You’re reading a free article with opinions that may differ from The Motley Fool’s Premium Investing Services. Become a Motley Fool member today to get instant access to our top analyst recommendations, in-depth research, investing resources, and more. Learn More.

Rolls-Royce

Net profit for Rolls-Royce (LSE: RR) is set to fall by as much as 13% this year, following defence spending cuts and falling revenues for its marine business. The oil and gas sector, which usually accounts for more than half of the revenues for the company’s marine business, has slashed capital spending budgets following the decline in the oil price. On the upside, Rolls-Royce is making progress with cost cuts; and recently announced another reduction of 600 jobs, which would come from its struggling marine unit.

After 2015, booming demand for civil aerospace engines will likely lead the company back to growth. Earlier this year, the company secured a $9.2 billion order with Emirates to supply engines for 50 new A380 aircraft. Rolls-Royce could also benefit from further efficiency improvements, as its profit margin for commercial aircraft engines is lower than its peers average. The company trades at a forward P/E ratio of 17.0, with a forward dividend yield of 2.3%.

Spectris

Spectris (LSE: SXS), the developer of precision instrumentation and controls, suffered a setback in earnings growth last year, as demand weakened from the mining sector. In addition, the stronger US dollar helped to cause the 2% decline in revenues in 2014. Stripping out the effect of fluctuations of exchange rates, revenue would have increased by 2%.

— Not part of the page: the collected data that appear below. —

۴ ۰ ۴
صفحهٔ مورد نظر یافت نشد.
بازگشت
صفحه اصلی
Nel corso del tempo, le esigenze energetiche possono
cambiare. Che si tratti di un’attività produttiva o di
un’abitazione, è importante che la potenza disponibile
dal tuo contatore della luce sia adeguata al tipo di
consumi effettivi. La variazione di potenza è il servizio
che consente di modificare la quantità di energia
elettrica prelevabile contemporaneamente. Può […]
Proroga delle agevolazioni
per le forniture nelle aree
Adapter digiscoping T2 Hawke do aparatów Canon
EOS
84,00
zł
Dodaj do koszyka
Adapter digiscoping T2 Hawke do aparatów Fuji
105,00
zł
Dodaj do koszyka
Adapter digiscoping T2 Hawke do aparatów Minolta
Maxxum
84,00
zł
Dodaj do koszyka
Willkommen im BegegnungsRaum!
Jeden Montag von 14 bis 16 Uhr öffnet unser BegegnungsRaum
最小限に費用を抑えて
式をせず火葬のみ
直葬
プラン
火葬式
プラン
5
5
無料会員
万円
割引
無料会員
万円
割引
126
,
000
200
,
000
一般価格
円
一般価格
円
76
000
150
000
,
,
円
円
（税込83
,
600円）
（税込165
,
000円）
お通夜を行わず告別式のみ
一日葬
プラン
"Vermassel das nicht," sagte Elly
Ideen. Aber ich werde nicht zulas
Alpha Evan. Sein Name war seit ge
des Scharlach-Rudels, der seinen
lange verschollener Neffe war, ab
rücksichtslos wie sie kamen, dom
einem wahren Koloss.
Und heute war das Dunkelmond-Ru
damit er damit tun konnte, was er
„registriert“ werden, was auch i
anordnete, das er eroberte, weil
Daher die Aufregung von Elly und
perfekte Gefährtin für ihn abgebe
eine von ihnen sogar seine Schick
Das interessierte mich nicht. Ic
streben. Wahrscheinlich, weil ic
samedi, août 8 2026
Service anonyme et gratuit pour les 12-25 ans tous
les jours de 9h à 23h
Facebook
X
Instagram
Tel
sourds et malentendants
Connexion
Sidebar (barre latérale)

Looking forward, earnings is set to recover in 2015, and the company’s bolt-on acquisitions should strengthen its product line-up. Spectris trades at a forward P/E ratio of 17.5.

Rotork

Rotork (LSE: ROR) is a manufacturer of flow control products. Weakness in the oil price will likely lead earnings lower this year, as the oil and gas sector accounted for 57% of the company’s revenues for its controls and gears segment in 2014. But, because of generally more stable demand from oil and gas midstream and downstream operations, which account for a large majority of the sector’s spending on the firm’s products, the impact to Rotork’s revenues will be smaller.

Long-term trends are attractive, with forecasts of rising water infrastructure spending and growing resource utilisation. Benefiting from scale and a strong competitive position, Rotork enjoyed an adjusted operating margin of 26.4% in 2014. Rotork’s shares seem expensive though, with a forward P/E ratio of 20.4.

Senior

Senior (LSE: SNR), the manufacturer of flexible components for aerospace, automotive and industrial applications, has benefited from its large exposure to large commercial aircraft, which represents 38% of group revenues. The company’s strong track record of successfully integrating bolt-on acquisitions have led to steadily growing revenues and improved operating margins. Senior is attractively valued, and trades at a forward P/E ratio of 15.5.

Halma

Safety and medical equipment supplier Halma (LSE: HLMA) has impressively raised its dividends over the past 35 consecutive years. The company’s products have a diverse range of uses, ranging from hazard detection in buildings, medical and environmental analysis. Demand for its products are generally non-cyclical, which allows the company to generate consistently stable cash flows. Prudent financial management has also helped, with the company having net debt of only £136 million. High barriers to entry have allowed the company to enjoy operating margins of around 20%.

Increasing demand for healthcare and stricter regulations on safety have raised the demand for the company’s products, and it appears that this trend is set to continue in the long term. Halma’s shares seem expensive, though, with a forward P/E ratio of 24.8 and its dividend yield is only 1.6%.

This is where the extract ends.